L’Anello si allungava per cinque miglia buone in ogni direzione ed era diviso nel mezzo da una catena montuosa. LìAltopiano. Dall’altra parte dell’Altopiano si trovava il Regno Orientale, che governava l’altra metà dell’Anello. Questo secondo regno, governato da secoli dai loro rivali – i McCloud – aveva sempre minacciato di mandare in frantumi la fragile tregua con i MacGils. I McCloud erano insoddisfatti, infelici del loro territorio, convinti che quella parte del regno si trovasse su terreno meno fertile. Contestavano anche l’Altopiano, rivendicando il possesso sull’intera catena montuosa, mentre almeno la metà apparteneva ai MacGil. C’erano continue scaramucce di confine e costanti minacce di invasione.
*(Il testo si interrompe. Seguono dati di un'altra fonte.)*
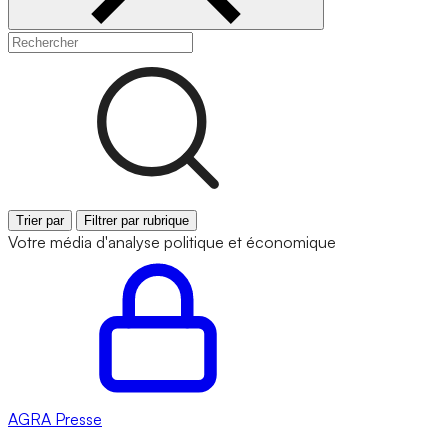
Trier par
Filtrer par rubrique
Votre média d'analyse politique et économique
AGRA
Presse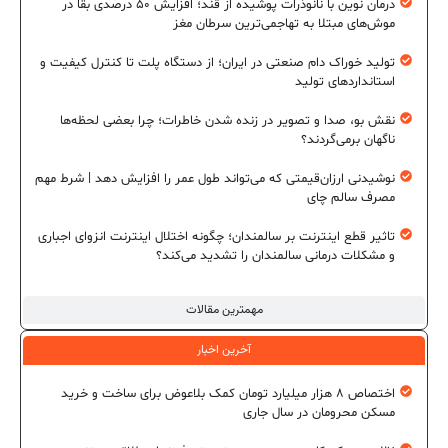
درمان نوین با نانوذرات پوشیده از قند؛ افزایش ۵۰ درصدی بقا در
موش‌های مبتلا به تهاجمی‌ترین سرطان مغز
تولید خوراک دام صنعتی در ایران؛ از دستگاه پلت تا کنترل کیفیت و
استانداردهای تولید
نقش بو، صدا و تصویر در زنده شدن خاطرات؛ چرا بعضی لحظه‌ها
ناگهان برمی‌گردند؟
نوشیدنی ارزان‌قیمتی که می‌تواند طول عمر را افزایش دهد | شرط مهم
مصرف سالم چای
تاثیر قطع اینترنت بر سالمندان؛ چگونه اختلال اینترنت انزوای اجباری
و مشکلات درمانی سالمندان را تشدید می‌کند؟
مهمترین مقالات
آخرین اخبار
اختصاص ۸ هزار میلیارد تومان کمک بلاعوض برای ساخت و خرید
مسکن محرومان در سال جاری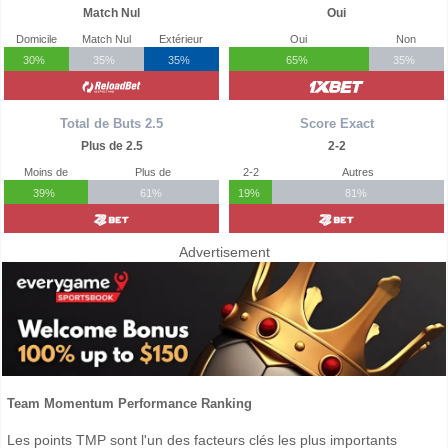
Match Nul
Oui
Domicile
Match Nul
Extérieur
Oui
Non
30%
35%
35%
65%
35%
Total de Buts 2.5
Score Exact
Plus de 2.5
2-2
Moins de
Plus de
2-2
Autres
39%
61%
19%
81%
Advertisement
Team Momentum Performance Ranking
Les points TMP sont l'un des facteurs clés les plus importants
Mentre MacGil rifletteva su tutto ciò, montò in lui l’irritazione. I McCloud sarebbero dovuti essere felici: erano al sicuro all’interno dell’Anello, protetti dal Canyon; si trovavano su terra di qualità e non avevano nulla da temere. Avrebbero dovuto semplicemente accontentarsi della loro metà di Anello. Era solo perché MacGil aveva costruito un esercito così forte che, per la prima volta nella storia, i McCloud non avevano osato attaccare. Ma MacGil, da saggio re quale era, avvertiva qualcosa all’orizzonte: sapeva che questa pace non sarebbe potuta durare. Per questo aveva organizzato questo matrimonio tra la sua primogenita ed il principe primogenito dei McCloud. Ed ora il grande giorno era arrivato.
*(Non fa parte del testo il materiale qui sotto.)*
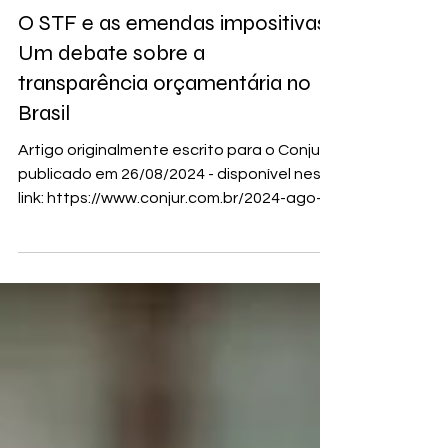
COLUNISTAS
O STF e as emendas impositivas:
Um debate sobre a
transparência orçamentária no
Brasil
Artigo originalmente escrito para o Conjur e
publicado em 26/08/2024 - disponível neste
link: https://www.conjur.com.br/2024-ago-
26/stf-e...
Mentre guardava in basso, vide sotto di lui migliaia di sudditi, tutti vestiti con tuniche dai colori sgargianti, provenienti da ogni angolo del regno, da entrambe le parti dell’Altopiano. Quasi l’intero Anello si trovava lì, riversato all’interno delle sue mura. Il suo popolo si era preparato per mesi, gli ordini erano di rendere tutto prospero e forte. Quello non era solo un giorno di nozze, ma l’occasione per trasmettere un messaggio ai McCloud.
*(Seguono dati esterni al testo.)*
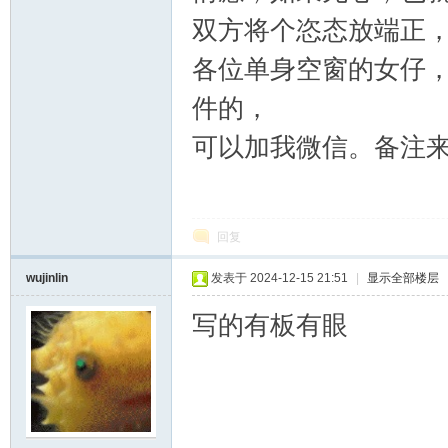
双方将个恣态放端正
各位单身空窗的女仔
件的，
可以加我微信。备注
回复
wujinlin
发表于 2024-12-15 21:51
|
显示全部楼层
写的有板有眼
MacGil scrutava le sue centinaia di soldati, allineati strategicamente lungo i bastioni, nelle strade, lungo le mura, più soldati di quanti realmente avesse bisogno, e si sentiva soddisfatto. Era proprio l’esibizione di potere di cui lui aveva bisogno. Ma si sentiva anche sulle spine: l’atmosfera era carica, matura per una schermaglia. Sperava che nessuna testa calda, magari infiammata da qualche bicchiere in più, insorgesse da una delle due parti. Scrutò i campi dove si stavano svolgendo le giostre, quelli dove si stava giocando, e pensò al giorno che si stava preparando, pieno di gare e tornei ed ogni sorta di celebrazione. Sarebbe stata una giornata intensa. I McCloud si sarebbero sicuramente presentati con il loro piccolo esercito privato, e ogni torneo, ogni combattimento, ogni competizione avrebbe assunto un certo significato. Se solo qualcosa fosse andato storto, sarebbe potuta scoppiare una battaglia.
“Mio Signore?”
Sentì una mano leggera sulla sua, e si voltò a guardare la sua Regina, Krea, ancora la più bella donna che avesse mai incontrato. Aveva sposato con gioia lui e il suo regno, gli aveva dato cinque figli, di cui tre maschi, e non si era mai lamentata una sola volta. Per di più, era diventata la sua più fidata consigliera. Con il passare degli anni aveva imparato che lei era molto più saggia di tutti i suoi uomini, in effetti più saggia anche di lui stesso.
“È un giorno di politica,” disse lei. “Ma anche il matrimonio di nostra figlia. Cerca di godertelo. Non accadrà una seconda volta.”
“Mi preoccupavo meno quando non possedevo nulla,” rispose lui. “Ora che abbiamo tutto, ogni cosa mi preoccupa. Siamo al sicuro. Ma non mi sento al riparo.”